The state-owned insurer, VHI, is on the market, FT.com reports (reg. req.). The story is interesting in its own right, but the government’s struggle to mix private and public health insurance schemes has a lot of the elements that we in the U.S. grappled with in the abstract as Obamacare passed. And our government will soon enough face what the Irish face today.
In Ireland, the state provides a minimal package – hospitalization, maternity and infant care, outpatient services – which half the population thinks is just fine. However there can be problems with waits, so the other half of the population gets private insurance.
VHI is the largest private insurer, run by the government. It’s not subject to the solvency laws that other private insurers are, as the state’s financial backing stands in for surplus. It will need €300 million pumped into it before it’s healthy enough to stand on its own. But there are other headaches, too.
In an editorial, Ireland’s Sunday Times ties the proposed sale to the big elephant in all Ireland’s insurance woes, Quinn Insurance:
This grand plan is really an attempt to deal with a pressing priority — the need to prop up competition by finding a buyer for another insurer, Quinn Healthcare. Last week’s blueprint is supposed to provide the transparency that Quinn’s suitors will expect before reaching for their chequebooks, setting out the type of regulation they can expect to find in Ireland.
Quinn Healthcare doesn’t have the problems I’ve laid out regarding Quinn’s P&C business. The business was built up by another party, Bupa, before being sold to Quinn, so it doesn’t have the pricing and reserving lunacy, nor does it have the big guarantees of other Quinn business that ultimately dragged that insurer under.
From an actuarial viewpoint and from a public policy viewpoint the VHI sale is interesting because it can’t happen without risk equalization – the shifting of money from profitable companies to money losers. VHI loses money because its policyholders tend to be older, and old people are expensive risks. The older folks lose money because of community rating: the state forbids rates to vary adequately by the age of insured.

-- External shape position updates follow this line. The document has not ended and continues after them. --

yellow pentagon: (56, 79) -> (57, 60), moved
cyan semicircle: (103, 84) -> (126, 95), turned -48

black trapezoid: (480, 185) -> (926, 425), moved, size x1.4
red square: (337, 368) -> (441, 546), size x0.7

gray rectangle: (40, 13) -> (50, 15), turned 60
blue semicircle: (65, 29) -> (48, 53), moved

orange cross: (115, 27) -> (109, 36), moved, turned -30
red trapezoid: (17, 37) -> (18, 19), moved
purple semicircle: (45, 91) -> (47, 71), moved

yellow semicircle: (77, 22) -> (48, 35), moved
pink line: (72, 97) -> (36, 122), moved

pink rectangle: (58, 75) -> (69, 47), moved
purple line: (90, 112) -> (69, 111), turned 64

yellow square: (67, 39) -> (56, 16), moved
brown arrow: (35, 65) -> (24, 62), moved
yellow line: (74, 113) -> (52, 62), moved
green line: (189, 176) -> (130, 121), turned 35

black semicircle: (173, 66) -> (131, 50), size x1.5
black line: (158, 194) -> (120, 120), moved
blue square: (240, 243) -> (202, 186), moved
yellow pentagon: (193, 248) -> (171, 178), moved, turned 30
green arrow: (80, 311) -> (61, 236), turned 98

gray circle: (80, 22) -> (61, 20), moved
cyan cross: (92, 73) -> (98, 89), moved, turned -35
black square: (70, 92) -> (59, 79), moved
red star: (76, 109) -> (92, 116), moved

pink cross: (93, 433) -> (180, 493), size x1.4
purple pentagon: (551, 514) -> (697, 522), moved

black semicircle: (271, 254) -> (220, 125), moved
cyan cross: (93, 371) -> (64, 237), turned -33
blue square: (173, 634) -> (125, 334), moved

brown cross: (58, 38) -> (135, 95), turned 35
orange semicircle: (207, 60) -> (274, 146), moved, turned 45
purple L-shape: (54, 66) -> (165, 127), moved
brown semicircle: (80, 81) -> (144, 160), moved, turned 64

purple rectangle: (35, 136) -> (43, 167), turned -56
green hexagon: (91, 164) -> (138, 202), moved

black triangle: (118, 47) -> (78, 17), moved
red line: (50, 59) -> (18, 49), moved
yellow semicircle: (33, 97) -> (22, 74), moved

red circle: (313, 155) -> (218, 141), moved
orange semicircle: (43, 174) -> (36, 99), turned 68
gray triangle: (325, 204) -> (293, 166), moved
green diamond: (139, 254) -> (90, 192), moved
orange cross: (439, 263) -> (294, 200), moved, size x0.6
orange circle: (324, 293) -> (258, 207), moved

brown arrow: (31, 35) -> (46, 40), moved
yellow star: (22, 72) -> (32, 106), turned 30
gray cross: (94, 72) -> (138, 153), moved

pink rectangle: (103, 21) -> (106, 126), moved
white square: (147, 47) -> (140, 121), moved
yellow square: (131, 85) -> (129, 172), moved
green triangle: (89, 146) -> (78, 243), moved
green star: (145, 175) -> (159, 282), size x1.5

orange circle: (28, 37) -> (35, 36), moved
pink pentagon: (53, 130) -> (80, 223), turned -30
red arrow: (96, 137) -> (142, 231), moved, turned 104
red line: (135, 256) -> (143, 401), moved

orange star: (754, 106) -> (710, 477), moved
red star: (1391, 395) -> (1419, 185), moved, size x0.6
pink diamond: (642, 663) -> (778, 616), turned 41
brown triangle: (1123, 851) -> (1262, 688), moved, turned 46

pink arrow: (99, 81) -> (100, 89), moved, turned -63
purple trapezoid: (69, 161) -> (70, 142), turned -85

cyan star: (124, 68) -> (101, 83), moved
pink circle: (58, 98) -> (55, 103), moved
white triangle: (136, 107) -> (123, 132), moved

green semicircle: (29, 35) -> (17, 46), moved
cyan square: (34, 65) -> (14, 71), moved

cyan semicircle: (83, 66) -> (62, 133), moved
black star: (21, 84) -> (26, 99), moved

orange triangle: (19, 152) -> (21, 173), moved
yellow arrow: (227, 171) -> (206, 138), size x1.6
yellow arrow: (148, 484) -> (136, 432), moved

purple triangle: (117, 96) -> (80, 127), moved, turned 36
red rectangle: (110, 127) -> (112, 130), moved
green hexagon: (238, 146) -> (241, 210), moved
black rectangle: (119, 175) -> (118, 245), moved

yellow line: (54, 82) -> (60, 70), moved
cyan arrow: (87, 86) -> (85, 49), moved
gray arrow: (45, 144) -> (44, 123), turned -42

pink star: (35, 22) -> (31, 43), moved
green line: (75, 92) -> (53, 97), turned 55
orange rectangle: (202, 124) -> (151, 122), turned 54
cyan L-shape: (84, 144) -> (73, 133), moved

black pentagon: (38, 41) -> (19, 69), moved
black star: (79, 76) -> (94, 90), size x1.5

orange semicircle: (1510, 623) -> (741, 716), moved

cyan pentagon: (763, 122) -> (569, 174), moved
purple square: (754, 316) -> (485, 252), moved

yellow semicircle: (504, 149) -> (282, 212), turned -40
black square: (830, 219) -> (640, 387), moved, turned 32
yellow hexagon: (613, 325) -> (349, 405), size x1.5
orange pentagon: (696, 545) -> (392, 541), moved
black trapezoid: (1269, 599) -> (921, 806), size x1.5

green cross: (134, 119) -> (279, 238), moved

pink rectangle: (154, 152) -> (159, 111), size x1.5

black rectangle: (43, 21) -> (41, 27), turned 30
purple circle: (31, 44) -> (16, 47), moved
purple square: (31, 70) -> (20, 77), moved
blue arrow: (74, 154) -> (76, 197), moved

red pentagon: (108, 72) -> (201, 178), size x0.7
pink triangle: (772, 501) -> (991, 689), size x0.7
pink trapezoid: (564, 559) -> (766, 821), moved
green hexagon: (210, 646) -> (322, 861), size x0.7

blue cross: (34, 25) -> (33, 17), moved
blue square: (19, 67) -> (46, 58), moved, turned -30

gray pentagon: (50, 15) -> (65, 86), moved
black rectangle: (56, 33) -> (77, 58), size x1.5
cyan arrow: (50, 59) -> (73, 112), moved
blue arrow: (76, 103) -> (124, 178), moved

Quinn and Aviva, the other major Irish health insurer, make money in part because they’ve skimmed the cream: They insure younger risks, who use doctors and hospitals less. Those who skim the cream are winners. The rest are adversely selected against and enter the death spiral. That spiral is where VHI is now, without risk equalization. Risk equalization just says the insurers that skim the cream have to subsidize those who cannot.
Now the Irish politicians realize that – risk equalization is fairly common in EU countries with private insurance – so they passed a risk equalization law a few years ago, but the Supreme Court ruled it unconstitutional. Anybody who wants to buy VHI, and anyone who wants to buy Quinn Healthcare, will be very interested in both the new equalization plan and the plan’s ability to please the Supreme Court.
It will be interesting to see how the U.S. handles the equalization problem when it arrives. And with Obamacare’s promise of community rating, cream-skimming and the adverse selection death spiral become inevitable. Insurers will become remarkably sophisticated at finding ways to look both appealing to young, healthy consumers and unappealing to older people. (Picture Cigna sponsoring Lady Gaga’s tour. Or more prosaically, Humana marketing via Twitter.)
After all that marketing silliness, some companies will be rolling in profits and others will be in the death spiral. Enter Robin Hood.